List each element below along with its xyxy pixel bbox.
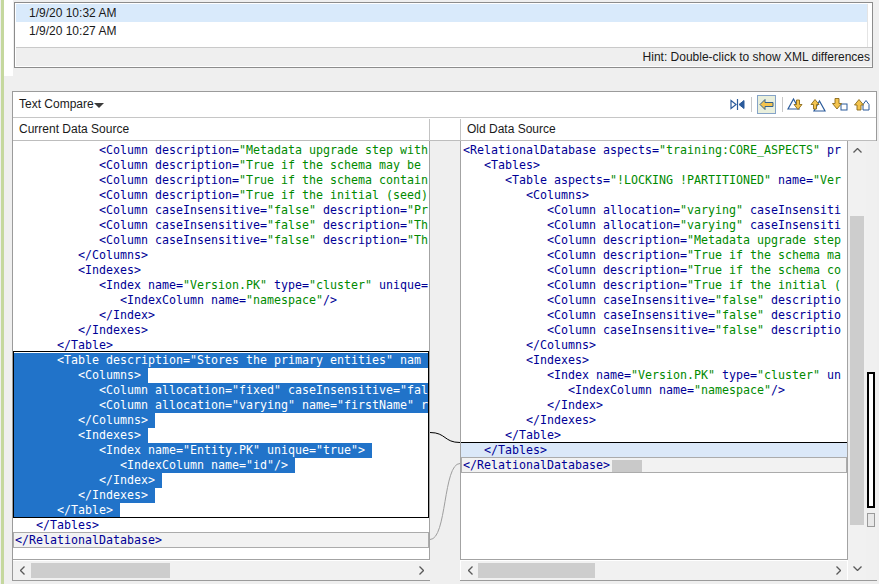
cursor-block bbox=[612, 460, 642, 472]
vertical-scrollbar[interactable] bbox=[848, 141, 866, 580]
history-list: 1/9/20 10:32 AM 1/9/20 10:27 AM Hint: Do… bbox=[14, 2, 873, 68]
code-line: <Column description="True if the schema … bbox=[13, 173, 428, 188]
code-line: </Columns> bbox=[461, 338, 596, 353]
code-line: </Table> bbox=[14, 503, 120, 518]
code-line: <Index name="Version.PK" type="cluster" … bbox=[461, 368, 841, 383]
scroll-right-icon[interactable] bbox=[830, 563, 846, 578]
code-line: <Column description="True if the schema … bbox=[13, 158, 421, 173]
overview-diff-marker[interactable] bbox=[867, 372, 875, 508]
code-line: <Column allocation="fixed" caseInsensiti… bbox=[14, 383, 430, 398]
left-accent-stripe bbox=[1, 0, 4, 584]
header-divider bbox=[460, 119, 461, 140]
code-line: <IndexColumn name="namespace"/> bbox=[461, 383, 785, 398]
code-line: </Columns> bbox=[13, 248, 148, 263]
xml-compare-view: 1/9/20 10:32 AM 1/9/20 10:27 AM Hint: Do… bbox=[0, 0, 879, 584]
left-horizontal-scrollbar[interactable] bbox=[13, 561, 430, 580]
scroll-left-icon[interactable] bbox=[462, 563, 478, 578]
left-code-pane[interactable]: <Column description="Metadata upgrade st… bbox=[13, 141, 430, 560]
left-margin bbox=[4, 0, 13, 76]
header-divider bbox=[429, 119, 430, 140]
history-timestamp: 1/9/20 10:32 AM bbox=[29, 6, 116, 20]
code-line: <IndexColumn name="id"/> bbox=[14, 458, 295, 473]
code-line: <Column caseInsensitive="false" descript… bbox=[13, 218, 428, 233]
code-line: </Index> bbox=[461, 398, 603, 413]
code-line: <Indexes> bbox=[13, 263, 141, 278]
code-line: <Column allocation="varying" name="first… bbox=[14, 398, 430, 413]
code-line: </Table> bbox=[461, 428, 561, 443]
next-difference-icon[interactable] bbox=[787, 96, 804, 113]
chevron-down-icon[interactable] bbox=[94, 103, 104, 108]
right-horizontal-scrollbar[interactable] bbox=[461, 561, 847, 580]
history-scroll-divider bbox=[867, 4, 868, 47]
code-line: <Column caseInsensitive="false" descript… bbox=[461, 293, 841, 308]
code-line: </RelationalDatabase> bbox=[461, 457, 847, 473]
code-line: <Column allocation="varying" caseInsensi… bbox=[461, 218, 841, 233]
code-line: <Column description="True if the schema … bbox=[461, 248, 841, 263]
hint-text: Hint: Double-click to show XML differenc… bbox=[643, 50, 870, 64]
code-line: <Index name="Version.PK" type="cluster" … bbox=[13, 278, 428, 293]
code-line: <RelationalDatabase aspects="training:CO… bbox=[461, 143, 841, 158]
code-line: <Column description="True if the schema … bbox=[461, 263, 841, 278]
code-line: <Table aspects="!LOCKING !PARTITIONED" n… bbox=[461, 173, 841, 188]
code-line: <Table description="Stores the primary e… bbox=[14, 353, 428, 368]
overview-ruler bbox=[866, 141, 877, 580]
code-line: <Indexes> bbox=[14, 428, 148, 443]
diff-connector-line bbox=[430, 433, 460, 443]
code-line: </Index> bbox=[13, 308, 155, 323]
code-line: </RelationalDatabase> bbox=[13, 532, 429, 548]
code-line: </Columns> bbox=[14, 413, 155, 428]
swap-left-right-icon[interactable] bbox=[729, 96, 746, 113]
code-line: <Column description="True if the initial… bbox=[13, 188, 428, 203]
scroll-left-icon[interactable] bbox=[14, 563, 30, 578]
code-line: <Column caseInsensitive="false" descript… bbox=[13, 233, 428, 248]
pane-headers: Current Data Source Old Data Source bbox=[13, 119, 876, 141]
scroll-up-icon[interactable] bbox=[848, 142, 866, 158]
vertical-scrollbar-thumb[interactable] bbox=[850, 216, 864, 525]
code-line: </Index> bbox=[14, 473, 162, 488]
code-line: <IndexColumn name="namespace"/> bbox=[13, 293, 337, 308]
code-line: </Table> bbox=[13, 338, 113, 353]
overview-diff-marker[interactable] bbox=[867, 513, 875, 527]
code-line: </Tables> bbox=[461, 442, 847, 458]
code-line: <Column description="Metadata upgrade st… bbox=[13, 143, 428, 158]
history-row[interactable]: 1/9/20 10:27 AM bbox=[16, 22, 868, 40]
compare-mode-dropdown[interactable]: Text Compare bbox=[19, 92, 94, 117]
gutter-bottom bbox=[430, 560, 460, 581]
code-line: <Column caseInsensitive="false" descript… bbox=[13, 203, 428, 218]
hint-bar: Hint: Double-click to show XML differenc… bbox=[16, 47, 872, 66]
copy-all-right-to-left-icon[interactable] bbox=[757, 95, 774, 112]
code-line: </Indexes> bbox=[13, 323, 148, 338]
scroll-down-icon[interactable] bbox=[848, 560, 866, 576]
code-line: <Columns> bbox=[461, 188, 589, 203]
diff-gutter bbox=[430, 141, 460, 560]
code-line: <Index name="Entity.PK" unique="true"> bbox=[14, 443, 372, 458]
previous-difference-icon[interactable] bbox=[809, 96, 826, 113]
compare-toolbar: Text Compare bbox=[13, 92, 876, 118]
next-change-icon[interactable] bbox=[831, 96, 848, 113]
code-line: <Indexes> bbox=[461, 353, 589, 368]
code-line: <Tables> bbox=[461, 158, 540, 173]
code-line: </Indexes> bbox=[14, 488, 155, 503]
code-line: <Column caseInsensitive="false" descript… bbox=[461, 323, 841, 338]
code-line: <Column allocation="varying" caseInsensi… bbox=[461, 203, 841, 218]
right-code-pane[interactable]: <RelationalDatabase aspects="training:CO… bbox=[460, 141, 848, 560]
code-line: </Indexes> bbox=[461, 413, 596, 428]
left-pane-title: Current Data Source bbox=[19, 119, 129, 140]
diff-connector-line bbox=[430, 464, 460, 540]
right-pane-title: Old Data Source bbox=[467, 119, 556, 140]
code-line: <Column description="Metadata upgrade st… bbox=[461, 233, 841, 248]
code-line: <Column description="True if the initial… bbox=[461, 278, 841, 293]
code-line: <Column caseInsensitive="false" descript… bbox=[461, 308, 841, 323]
history-row[interactable]: 1/9/20 10:32 AM bbox=[16, 4, 868, 22]
code-line: </Tables> bbox=[13, 518, 99, 533]
scroll-right-icon[interactable] bbox=[413, 563, 429, 578]
previous-change-icon[interactable] bbox=[853, 96, 870, 113]
code-line: <Columns> bbox=[14, 368, 148, 383]
history-timestamp: 1/9/20 10:27 AM bbox=[29, 24, 116, 38]
horizontal-scrollbar-thumb[interactable] bbox=[478, 563, 595, 578]
horizontal-scrollbar-thumb[interactable] bbox=[31, 563, 170, 578]
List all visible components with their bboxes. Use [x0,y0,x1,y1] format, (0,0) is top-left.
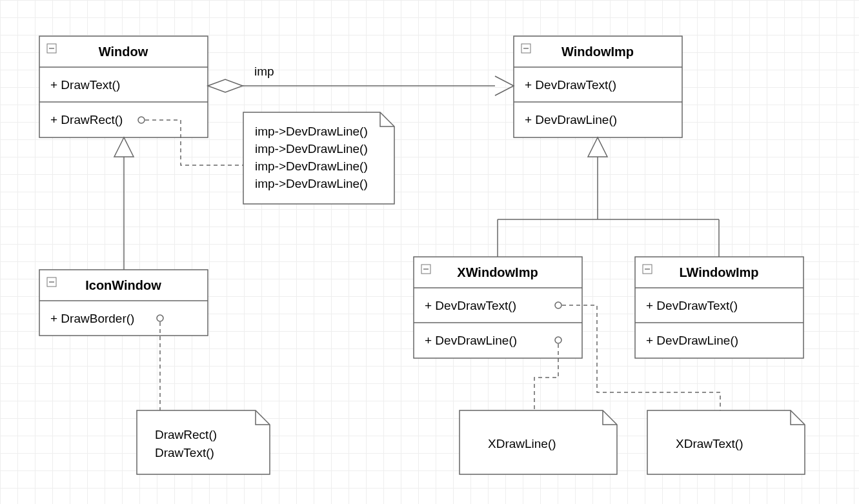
note-anchor-icon [555,337,561,343]
aggregation-window-windowimp: imp [208,65,514,96]
method-label: + DevDrawText() [425,299,516,312]
method-label: + DrawBorder() [50,312,134,325]
collapse-icon[interactable] [47,44,56,53]
collapse-icon[interactable] [47,277,56,287]
note-xdrawline: XDrawLine() [460,410,617,474]
note-anchor-icon [555,302,561,308]
collapse-icon[interactable] [521,44,531,53]
svg-marker-26 [114,137,134,157]
svg-marker-24 [208,79,243,92]
method-label: + DevDrawLine() [525,113,617,126]
method-label: + DevDrawText() [646,299,738,312]
class-lwindowimp: LWindowImp + DevDrawText() + DevDrawLine… [635,257,803,358]
note-drawrect: imp->DevDrawLine() imp->DevDrawLine() im… [243,112,394,204]
collapse-icon[interactable] [643,265,652,274]
class-windowimp-title: WindowImp [561,45,634,59]
note-xdrawtext: XDrawText() [647,410,805,474]
note-anchor-icon [138,117,145,123]
class-windowimp: WindowImp + DevDrawText() + DevDrawLine(… [514,36,682,137]
note-line: DrawRect() [155,428,217,441]
class-xwindowimp: XWindowImp + DevDrawText() + DevDrawLine… [414,257,582,358]
method-label: + DevDrawLine() [425,334,517,347]
note-anchor-icon [157,315,163,321]
class-iconwindow-title: IconWindow [85,278,161,292]
method-label: + DrawText() [50,78,120,92]
class-window: Window + DrawText() + DrawRect() [39,36,208,137]
note-line: XDrawLine() [488,437,556,450]
method-label: + DrawRect() [50,113,123,126]
method-label: + DevDrawLine() [646,334,738,347]
generalization-iconwindow-window [114,137,134,270]
class-xwindowimp-title: XWindowImp [457,265,538,279]
generalization-windowimp-children [498,137,719,257]
class-iconwindow: IconWindow + DrawBorder() [39,270,208,336]
note-drawborder: DrawRect() DrawText() [137,410,270,474]
note-line: imp->DevDrawLine() [255,142,368,156]
class-window-title: Window [99,45,148,59]
note-line: imp->DevDrawLine() [255,177,368,190]
method-label: + DevDrawText() [525,78,616,92]
note-line: XDrawText() [676,437,743,450]
svg-marker-28 [588,137,607,157]
collapse-icon[interactable] [421,265,430,274]
edge-label: imp [254,65,274,78]
note-line: DrawText() [155,446,214,459]
note-line: imp->DevDrawLine() [255,159,368,173]
class-lwindowimp-title: LWindowImp [679,265,758,279]
note-line: imp->DevDrawLine() [255,125,368,138]
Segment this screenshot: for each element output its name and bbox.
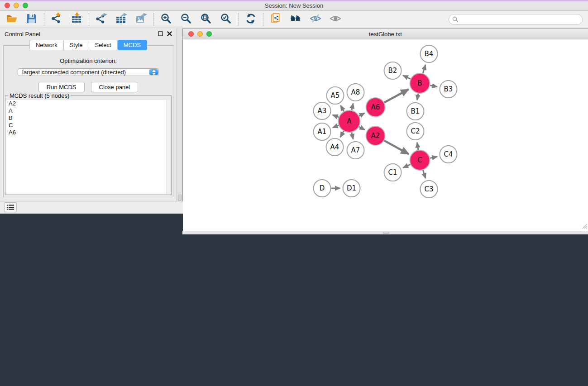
mcds-result-item[interactable]: C: [6, 122, 170, 129]
zoom-fit-button[interactable]: [200, 13, 212, 26]
graph-node-A8[interactable]: A8: [347, 84, 364, 101]
import-network-button[interactable]: [50, 13, 63, 26]
search-field-wrap: [449, 14, 583, 25]
graph-node-C3[interactable]: C3: [421, 181, 438, 198]
mcds-result-title: MCDS result (5 nodes): [8, 92, 71, 99]
graph-node-A4[interactable]: A4: [326, 138, 344, 156]
graph-edge-A-A2[interactable]: [359, 127, 365, 130]
graph-node-B4[interactable]: B4: [421, 45, 438, 62]
search-input[interactable]: [449, 14, 583, 25]
svg-text:B3: B3: [444, 85, 453, 93]
zoom-in-button[interactable]: [160, 13, 172, 26]
tab-style[interactable]: Style: [64, 40, 89, 50]
graph-node-B[interactable]: B: [410, 73, 430, 93]
divider-grip[interactable]: [178, 195, 182, 201]
svg-text:D: D: [320, 184, 325, 192]
graph-node-A5[interactable]: A5: [327, 87, 344, 104]
network-from-selection-button[interactable]: [269, 13, 282, 26]
desktop-background: [0, 214, 588, 386]
vertical-split-divider[interactable]: [177, 28, 182, 201]
graph-node-B3[interactable]: B3: [440, 81, 457, 98]
first-neighbors-button[interactable]: [289, 13, 302, 26]
horizontal-split-divider[interactable]: [182, 231, 588, 234]
task-history-button[interactable]: [4, 202, 17, 212]
graph-edge-A-A5[interactable]: [340, 105, 344, 111]
tab-select[interactable]: Select: [89, 40, 118, 50]
run-mcds-button[interactable]: Run MCDS: [38, 82, 85, 92]
network-view-window: testGlobe.txt B4B2BB3A5A8A6B1A3AA1C2A2A4…: [182, 28, 588, 231]
save-session-button[interactable]: [25, 13, 38, 26]
import-table-button[interactable]: [70, 13, 83, 26]
graph-node-B1[interactable]: B1: [407, 103, 424, 120]
mcds-result-item[interactable]: A6: [6, 129, 170, 136]
graph-edge-C-C4[interactable]: [430, 157, 437, 158]
control-panel-title: Control Panel: [5, 31, 40, 38]
divider-grip[interactable]: [383, 232, 389, 234]
zoom-fit-icon: [200, 13, 212, 26]
refresh-network-button[interactable]: [244, 13, 257, 26]
graph-edge-B-B1[interactable]: [417, 94, 418, 100]
graph-edge-B-B3[interactable]: [430, 86, 437, 87]
graph-edge-A-A6[interactable]: [359, 113, 365, 116]
graph-edge-B-B2[interactable]: [403, 76, 411, 79]
graph-edge-A-A7[interactable]: [352, 132, 353, 139]
graph-edge-C-C2[interactable]: [417, 143, 418, 150]
hide-selected-button[interactable]: [309, 13, 322, 26]
tab-mcds[interactable]: MCDS: [118, 40, 147, 50]
mcds-result-item[interactable]: A: [6, 107, 170, 114]
graph-node-D[interactable]: D: [314, 180, 331, 197]
close-panel-icon[interactable]: [167, 31, 172, 38]
select-stepper-icon: [149, 69, 158, 75]
mcds-result-item[interactable]: B: [6, 114, 170, 122]
graph-node-A3[interactable]: A3: [314, 102, 331, 119]
tab-network[interactable]: Network: [29, 40, 64, 50]
svg-text:A6: A6: [371, 103, 380, 111]
export-network-icon: [96, 13, 107, 26]
window-resize-grip[interactable]: [581, 222, 588, 230]
show-all-button[interactable]: [329, 13, 342, 26]
graph-edge-C-C3[interactable]: [423, 170, 425, 178]
svg-text:A7: A7: [351, 146, 360, 154]
open-file-button[interactable]: [5, 13, 18, 26]
application-window: Session: New Session Control Panel Netwo…: [0, 0, 588, 386]
graph-node-C2[interactable]: C2: [407, 123, 424, 140]
zoom-selected-button[interactable]: [220, 13, 232, 26]
graph-edge-A-A3[interactable]: [333, 115, 339, 117]
graph-node-A[interactable]: A: [339, 110, 360, 132]
graph-edge-A6-B[interactable]: [384, 89, 409, 102]
graph-node-C[interactable]: C: [410, 150, 430, 170]
svg-text:C3: C3: [424, 185, 433, 193]
zoom-in-icon: [160, 13, 172, 26]
graph-node-A1[interactable]: A1: [314, 123, 331, 140]
export-image-button[interactable]: [135, 13, 148, 26]
close-panel-button[interactable]: Close panel: [91, 82, 139, 92]
export-network-button[interactable]: [95, 13, 108, 26]
graph-edge-A-A1[interactable]: [333, 125, 339, 128]
save-session-icon: [26, 13, 38, 26]
graph-node-A2[interactable]: A2: [366, 126, 385, 145]
graph-node-A7[interactable]: A7: [347, 142, 364, 159]
graph-node-D1[interactable]: D1: [343, 180, 360, 197]
mcds-result-item[interactable]: A2: [6, 100, 170, 107]
graph-edge-B-B4[interactable]: [423, 65, 425, 73]
graph-node-C4[interactable]: C4: [440, 146, 457, 163]
network-graph[interactable]: B4B2BB3A5A8A6B1A3AA1C2A2A4A7C4CC1C3DD1: [183, 39, 588, 231]
main-area: Control Panel NetworkStyleSelectMCDS Opt…: [0, 28, 588, 201]
export-table-button[interactable]: [115, 13, 128, 26]
svg-text:A3: A3: [318, 107, 327, 115]
graph-node-B2[interactable]: B2: [384, 62, 402, 79]
graph-edge-A-A4[interactable]: [340, 131, 344, 137]
graph-edge-C-C1[interactable]: [403, 164, 410, 167]
graph-edge-A2-C[interactable]: [384, 141, 409, 154]
right-column: testGlobe.txt B4B2BB3A5A8A6B1A3AA1C2A2A4…: [182, 28, 588, 201]
list-scrollbar[interactable]: [166, 100, 170, 194]
graph-node-C1[interactable]: C1: [384, 164, 402, 181]
float-panel-icon[interactable]: [158, 31, 163, 38]
mcds-result-box: MCDS result (5 nodes) A2ABCA6: [5, 92, 172, 195]
optimization-criterion-select[interactable]: largest connected component (directed): [18, 68, 159, 76]
network-canvas[interactable]: B4B2BB3A5A8A6B1A3AA1C2A2A4A7C4CC1C3DD1: [183, 39, 588, 231]
graph-node-A6[interactable]: A6: [366, 98, 385, 117]
zoom-out-button[interactable]: [180, 13, 192, 26]
graph-edge-A-A8[interactable]: [352, 103, 353, 110]
toolbar-separator: [44, 13, 44, 26]
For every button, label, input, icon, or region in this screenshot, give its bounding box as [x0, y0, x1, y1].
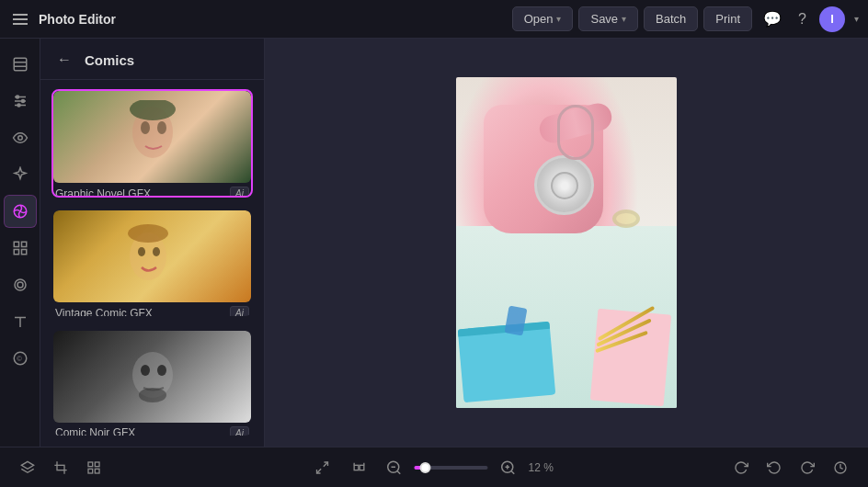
zoom-slider-thumb[interactable] [420, 462, 431, 473]
desk-notebook [458, 322, 556, 402]
topbar-left: Photo Editor [9, 10, 505, 28]
open-button[interactable]: Open ▾ [512, 6, 574, 31]
svg-marker-33 [21, 461, 33, 469]
ai-badge-vintage-comic: Ai [230, 306, 249, 317]
save-chevron-icon: ▾ [622, 14, 626, 24]
svg-point-15 [15, 279, 26, 290]
svg-point-22 [141, 121, 150, 134]
app-title: Photo Editor [39, 12, 116, 27]
grid-tool-button[interactable] [79, 453, 108, 482]
history-button[interactable] [826, 453, 855, 482]
user-avatar[interactable]: I [819, 6, 845, 32]
zoom-slider[interactable] [415, 466, 488, 470]
tape-roll [612, 210, 640, 228]
canvas-area[interactable] [265, 39, 868, 447]
photo-content [456, 77, 677, 408]
zoom-in-button[interactable] [496, 455, 521, 481]
svg-point-31 [157, 365, 166, 376]
zoom-out-button[interactable] [382, 455, 407, 481]
fit-screen-button[interactable] [308, 453, 337, 482]
svg-rect-14 [21, 250, 26, 255]
topbar: Photo Editor Open ▾ Save ▾ Batch Print 💬… [0, 0, 868, 39]
svg-line-40 [317, 469, 322, 473]
svg-point-27 [153, 247, 160, 256]
svg-line-39 [324, 462, 328, 467]
sidebar-lens-button[interactable] [4, 268, 37, 301]
bottom-bar: 12 % [0, 447, 868, 487]
topbar-right: 💬 ? I ▾ [760, 6, 859, 32]
thumb-overlay-comic-noir [53, 331, 251, 423]
svg-rect-37 [88, 469, 93, 473]
ai-badge-comic-noir: Ai [230, 426, 249, 437]
back-button[interactable]: ← [53, 50, 75, 70]
effect-item-vintage-comic[interactable]: Vintage Comic GFX Ai [51, 209, 253, 317]
svg-point-9 [17, 136, 22, 141]
sidebar-adjust-button[interactable] [4, 85, 37, 118]
svg-point-6 [16, 96, 18, 98]
sidebar-watermark-button[interactable]: © [4, 342, 37, 375]
effect-label-comic-noir: Comic Noir GFX [55, 426, 135, 437]
comment-icon-button[interactable]: 💬 [760, 6, 785, 31]
undo-button[interactable] [760, 453, 789, 482]
thumb-overlay-vintage-comic [53, 210, 251, 302]
effect-thumbnail-vintage-comic [53, 210, 251, 302]
print-button[interactable]: Print [703, 6, 752, 31]
crop-view-button[interactable] [345, 453, 374, 482]
svg-line-49 [511, 470, 514, 473]
svg-rect-42 [360, 465, 364, 470]
svg-text:©: © [17, 355, 22, 363]
svg-point-8 [17, 104, 20, 107]
svg-rect-13 [14, 250, 18, 255]
zoom-level-display: 12 % [529, 461, 561, 474]
hamburger-menu[interactable] [9, 10, 31, 28]
effect-label-row-vintage-comic: Vintage Comic GFX Ai [53, 302, 251, 317]
save-button[interactable]: Save ▾ [578, 6, 638, 31]
svg-point-26 [138, 247, 145, 256]
svg-point-30 [141, 365, 150, 376]
sidebar-magic-button[interactable] [4, 158, 37, 191]
topbar-center: Open ▾ Save ▾ Batch Print [512, 6, 752, 31]
svg-rect-34 [57, 465, 64, 470]
sidebar-view-button[interactable] [4, 121, 37, 154]
canvas-image [456, 77, 677, 408]
svg-rect-36 [95, 462, 99, 467]
sidebar-frames-button[interactable] [4, 232, 37, 265]
desk-notepad [590, 309, 671, 407]
help-icon-button[interactable]: ? [794, 7, 810, 31]
svg-point-7 [21, 100, 24, 103]
sidebar-text-button[interactable] [4, 305, 37, 338]
phone-dial [534, 155, 594, 215]
ai-badge-graphic-novel: Ai [230, 187, 249, 198]
phone-body [484, 105, 603, 233]
sidebar-effects-button[interactable] [4, 195, 37, 228]
effect-label-vintage-comic: Vintage Comic GFX [55, 307, 153, 318]
open-chevron-icon: ▾ [556, 14, 561, 24]
svg-line-46 [397, 470, 400, 473]
effect-label-graphic-novel: Graphic Novel GFX [55, 187, 151, 198]
layers-tool-button[interactable] [13, 453, 42, 482]
batch-button[interactable]: Batch [644, 6, 698, 31]
svg-point-23 [157, 121, 166, 134]
effect-item-graphic-novel[interactable]: Graphic Novel GFX Ai [51, 89, 253, 198]
bottom-center-zoom: 12 % [308, 453, 561, 482]
crop-tool-button[interactable] [46, 453, 75, 482]
svg-rect-38 [95, 469, 99, 473]
svg-rect-0 [14, 58, 27, 71]
svg-point-32 [139, 388, 166, 402]
effect-thumbnail-graphic-novel [53, 91, 251, 183]
sidebar-layers-button[interactable] [4, 48, 37, 81]
effect-label-row-graphic-novel: Graphic Novel GFX Ai [53, 183, 251, 198]
icon-sidebar: © [0, 39, 40, 447]
effect-item-comic-noir[interactable]: Comic Noir GFX Ai [51, 329, 253, 437]
effects-list: Graphic Novel GFX Ai [40, 80, 264, 447]
user-chevron-icon[interactable]: ▾ [854, 14, 859, 24]
redo-button[interactable] [793, 453, 822, 482]
thumb-overlay-graphic-novel [53, 91, 251, 183]
effect-label-row-comic-noir: Comic Noir GFX Ai [53, 423, 251, 437]
refresh-button[interactable] [726, 453, 756, 482]
svg-rect-11 [14, 242, 18, 246]
svg-rect-12 [21, 242, 26, 246]
svg-rect-35 [88, 462, 93, 467]
main-area: © ← Comics [0, 39, 868, 447]
svg-rect-41 [354, 465, 359, 470]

# # # # #

Goal of the exercise:
Lines containing the string "vintage" in the listing: say how many there are, giving only the number.

Exercise output:
6